Secondo quanto riportato dalla difesa, le conclusioni del Procuratore Generale erano state depositate e comunicate prima della notifica del decreto di citazione a giudizio, determinando una violazione del diritto alla corretta instaurazione del contraddittorio. In particolare, si lamentava che la prima udienza del 6 marzo 2023 era stata rinviata a causa della mancata notifica del decreto all’imputato e al suo avvocato, mentre le conclusioni del Pubblico Ministero erano state comunque depositate. Per la difesa, tale prassi avrebbe richiesto una riformulazione delle conclusioni stesse, successive alla corretta notifica e avvio del contraddittorio.
La decisione della Cassazione
La Suprema Corte, presieduta dal giudice Ercole Aprile e con relatore Benedetto Paternò Raddusa, ha respinto le argomentazioni della difesa ritenendo il ricorso “manifestamente infondato”. Nella sentenza si sottolinea come, sebbene sia principio consolidato che le conclusioni del Procuratore Generale debbano seguire una regolare instaurazione del contraddittorio con l’imputato e il suo difensore, l’eventuale trasmissione anticipata delle stesse non pregiudichi le prerogative difensive.
La Corte rileva che, sebbene le conclusioni del PM fossero state trasmesse prima della notificazione del decreto di citazione, ciò non ha impedito alla difesa di richiedere una trattazione orale del processo. Pertanto, l’irritualità della procedura non è stata considerata tale da annullare il procedimento. La Cassazione chiarisce che, in questi casi, le conclusioni trasmesse dal PM assumono il valore di una semplice memoria, su cui la difesa può replicare nel corso del dibattimento.

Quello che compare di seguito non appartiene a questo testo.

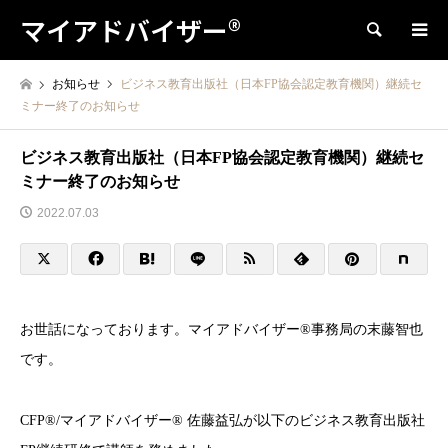
マイアドバイザー®
検索
お知らせ
ビジネス教育出版社（日本FP協会認定教育機関）継続セ
ミナー終了のお知らせ
ビジネス教育出版社（日本FP協会認定教育機関）継続セ
ミナー終了のお知らせ
2022.07.03
お世話になっております。マイアドバイザー®事務局の末藤智也
です。
CFP®︎/マイアドバイザー® 佐藤益弘が以下のビジネス教育出版社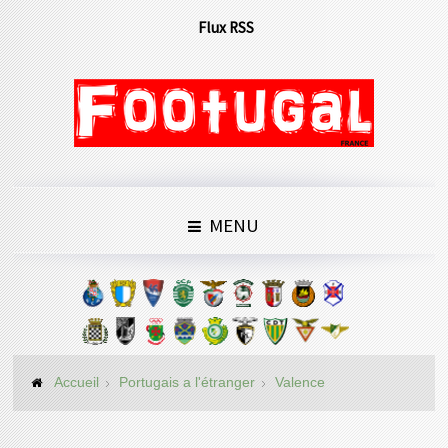
Flux RSS
MENU
Accueil
Portugais a l'étranger
Valence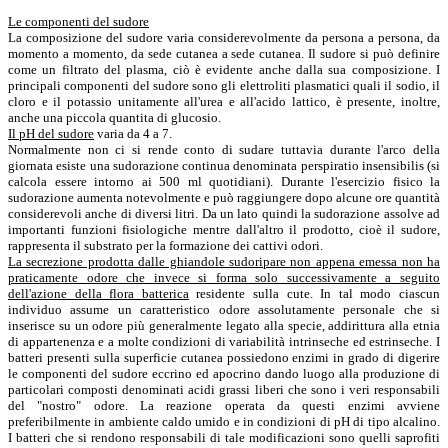
Le componenti del sudore
La composizione del sudore varia considerevolmente da persona a persona, da
momento a momento, da sede cutanea a sede cutanea. Il sudore si può definire
come un filtrato del plasma, ciò è evidente anche dalla sua composizione. I
principali componenti del sudore sono gli elettroliti plasmatici quali il sodio, il
cloro e il potassio unitamente all'urea e all'acido lattico, è presente, inoltre,
anche una piccola quantita di glucosio.
Il pH del sudore
varia da 4 a 7.
Normalmente non ci si rende conto di sudare tuttavia durante l'arco della
giornata esiste una sudorazione continua denominata perspiratio insensibilis (si
calcola essere intorno ai 500 ml quotidiani). Durante l'esercizio fisico la
sudorazione aumenta notevolmente e può raggiungere dopo alcune ore quantità
considerevoli anche di diversi litri. Da un lato quindi la sudorazione assolve ad
importanti funzioni fisiologiche mentre dall'altro il prodotto, cioè il sudore,
rappresenta il substrato per la formazione dei cattivi odori.
La secrezione prodotta dalle ghiandole sudoripare non appena emessa non ha
praticamente odore che invece si forma solo successivamente a seguito
dell'azione della flora batterica
residente sulla cute. In tal modo ciascun
individuo assume un caratteristico odore assolutamente personale che si
inserisce su un odore più generalmente legato alla specie, addirittura alla etnia
di appartenenza e a molte condizioni di variabilità intrinseche ed estrinseche. I
batteri presenti sulla superficie cutanea possiedono enzimi in grado di digerire
le componenti del sudore eccrino ed apocrino dando luogo alla produzione di
particolari composti denominati acidi grassi liberi che sono i veri responsabili
del "nostro" odore. La reazione operata da questi enzimi avviene
preferibilmente in ambiente caldo umido e in condizioni di pH di tipo alcalino.
I batteri che si rendono responsabili di tale modificazioni sono quelli saprofiti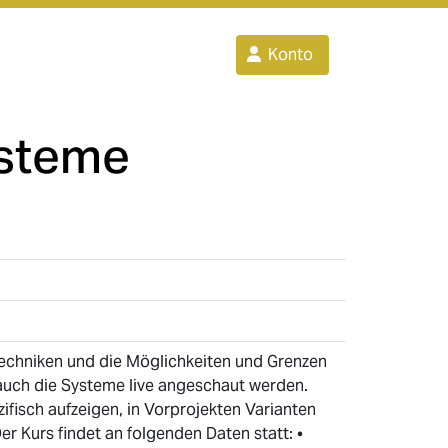
Konto
ysteme
htechniken und die Möglichkeiten und Grenzen
uch die Systeme live angeschaut werden.
fisch aufzeigen, in Vorprojekten Varianten
 Kurs findet an folgenden Daten statt: •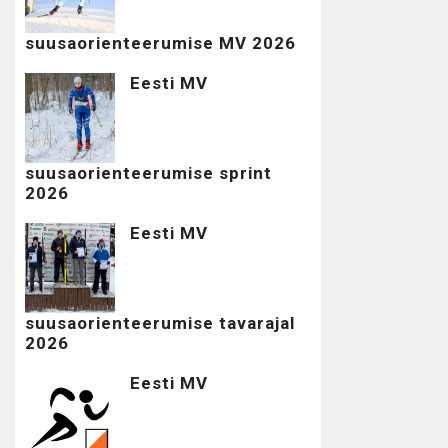
suusaorienteerumise MV 2026
Eesti MV
suusaorienteerumise sprint
2026
Eesti MV
suusaorienteerumise tavarajal
2026
Eesti MV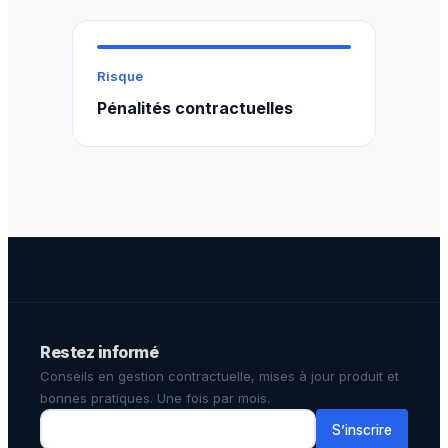
Risque
Pénalités contractuelles
Restez informé
Conseils en gestion contractuelle, mises à jour produit et
bonnes pratiques. Une fois par mois.
S’inscrire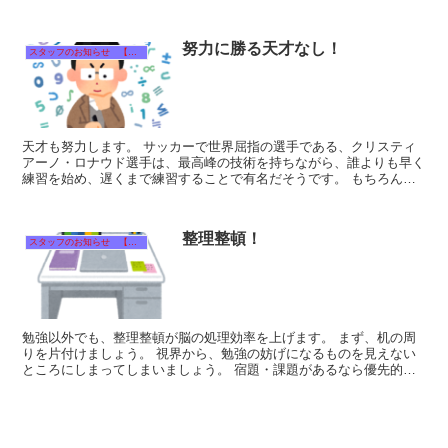
は常に私どもの反省点...
努力に勝る天才なし！
スタッフのお知らせ 【それぞれのタイトルをクリック！】
天才も努力します。 サッカーで世界屈指の選手である、クリスティ
アーノ・ロナウド選手は、最高峰の技術を持ちながら、誰よりも早く
練習を始め、遅くまで練習することで有名だそうです。 もちろん、
オーバーワークはかえって意味がないのですが...
整理整頓！
スタッフのお知らせ 【それぞれのタイトルをクリック！】
勉強以外でも、整理整頓が脳の処理効率を上げます。 まず、机の周
りを片付けましょう。 視界から、勉強の妨げになるものを見えない
ところにしまってしまいましょう。 宿題・課題があるなら優先的に
片付けましょう! それが、処理...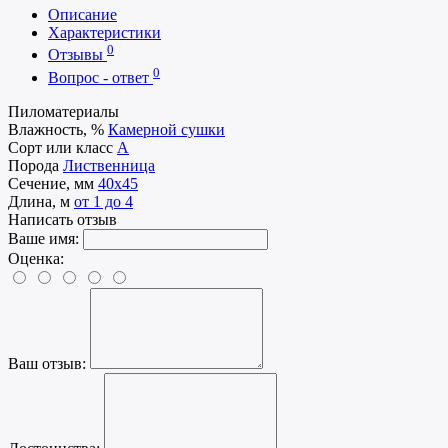
Описание
Характеристики
0
Отзывы
0
Вопрос - ответ
Пиломатериалы
Влажность, %
Камерной сушки
Сорт или класс
А
Порода
Лиственница
Сечение, мм
40x45
Длина, м
от 1 до 4
Написать отзыв
Ваше имя:
Оценка:
Ваш отзыв: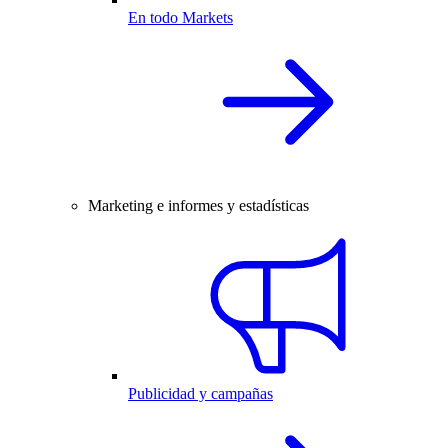
En todo Markets
Marketing e informes y estadísticas
Publicidad y campañas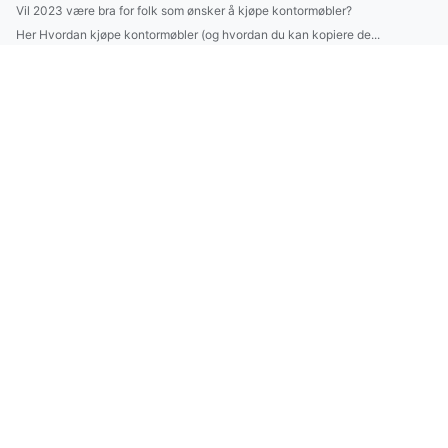
Vil 2023 være bra for folk som ønsker å kjøpe kontormøbler?
Her Hvordan kjøpe kontormøbler (og hvordan du kan kopiere de...
Oto Plan Od A Do Z Aby wdrożyć eudr W 7 Dni
Wycena tego jak budować altanki
Wspaniały sposób na to jak budować altanki
Hvordan kjøpe kontormøbler og tjene penger?
Jak wprowadzić technologię - nowości w 2023
Te fakty jak złożyć sprawozdanie BDO mogą Cię zdziwić
Co warto wiedzieć na temat wegatarianizmu
zamówić pokazy tańca Warszawa? Szybko!
Czy można zwiedzać świat w nocy?
Szukam 11 Osób, Którym Przekażę Rozwiązanie Jak szkolić się
Tylko u Nas jak wykonywać trening w 7 dni!
Więcej artykułów
Jak wyjechać na wakacje - Nowe informacje
raportować do cbam dobrze?
Czy można robić biznes w nocy?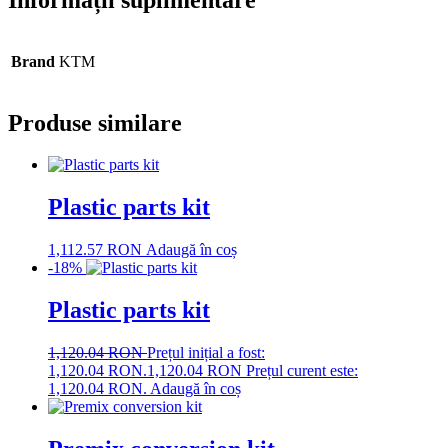
Brand
KTM
Produse similare
Plastic parts kit
1,112.57
RON
Adaugă în coș
-18%
Plastic parts kit
1,120.04
RON
Prețul inițial a fost:
1,120.04 RON.
1,120.04
RON
Prețul curent este:
1,120.04 RON.
Adaugă în coș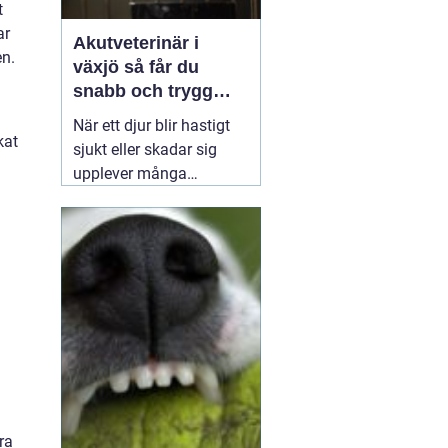
t
ar
Akutveterinär i
en.
växjö så får du
snabb och trygg
hjälp när djuret blir
När ett djur blir hastigt
sjukt
kat
sjukt eller skadar sig
upplever många
djurägare en blandning
av panik och
handlingsförlamning.
Hjärtat slår snabbare,
tusen frågor dyker upp
samtidigt och beslut
måste fattas direkt. I en
sådan situation kan
01
april 2026
ra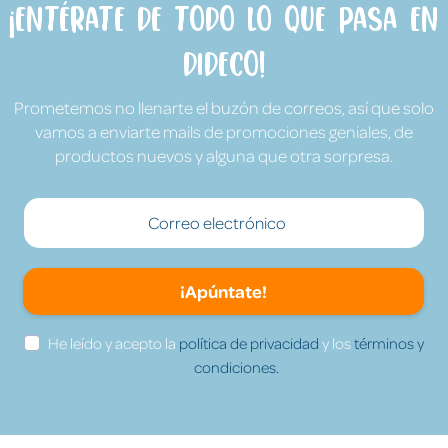
¡Entérate de todo lo que pasa en
Dideco!
Prometemos no llenarte el buzón de correos, así que solo
vamos a enviarte mails de promociones geniales, de
productos nuevos y alguna que otra sorpresa.
¡Apúntate!
He leído y acepto la
política de privacidad
y los
términos y
condiciones.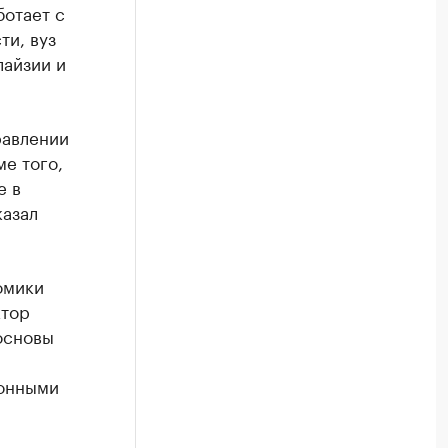
ботает с
ти, вуз
лайзии и
равлении
е того,
е в
казал
омики
ктор
основы
ионными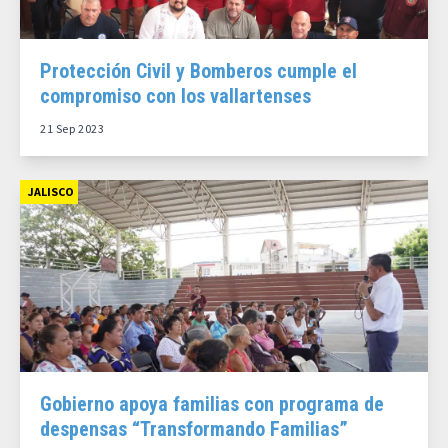
Protección Civil y Bomberos cumple el
compromiso con los vallartenses
21 Sep 2023
JALISCO
Gobierno apoya familias con programa de
despensas “Transformando Familias”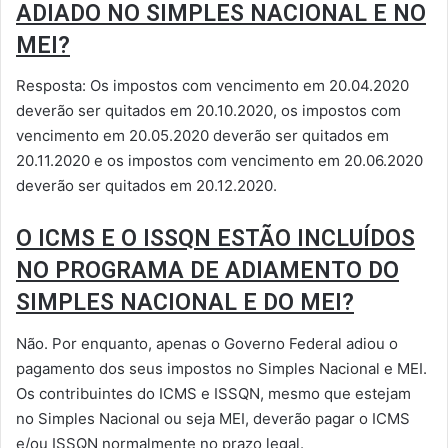
ADIADO NO SIMPLES NACIONAL E NO
MEI?
Resposta: Os impostos com vencimento em 20.04.2020
deverão ser quitados em 20.10.2020, os impostos com
vencimento em 20.05.2020 deverão ser quitados em
20.11.2020 e os impostos com vencimento em 20.06.2020
deverão ser quitados em 20.12.2020.
O ICMS E O ISSQN ESTÃO INCLUÍDOS
NO PROGRAMA DE ADIAMENTO DO
SIMPLES NACIONAL E DO MEI?
Não. Por enquanto, apenas o Governo Federal adiou o
pagamento dos seus impostos no Simples Nacional e MEI.
Os contribuintes do ICMS e ISSQN, mesmo que estejam
no Simples Nacional ou seja MEI, deverão pagar o ICMS
e/ou ISSQN normalmente no prazo legal.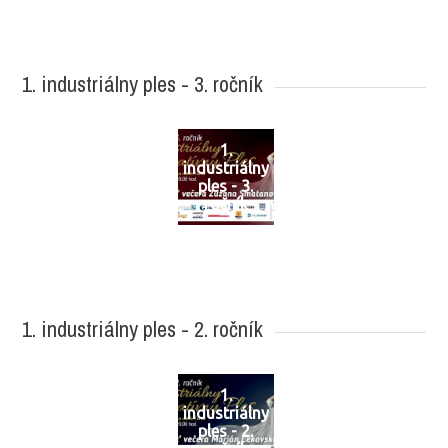
1. industriálny ples - 3. ročník
1.
industriálny
ples - 3.
ročník
1. industriálny ples - 2. ročník
1.
industriálny
ples - 2.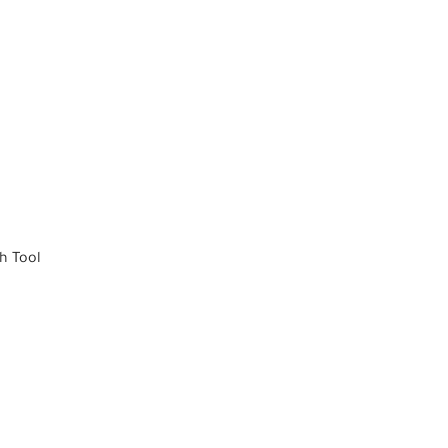
h Tool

Inoltre, la Corte ha evidenziato come il difensore del manfredoniano fosse stato pienamente informato delle conclusioni del Procuratore Generale e non avesse ritenuto di richiedere una trattazione orale del processo, nonostante avesse avuto l’opportunità di farlo. In tal senso, secondo la Cassazione, non sussistevano i presupposti per una ripetizione dell’atto della pubblica accusa.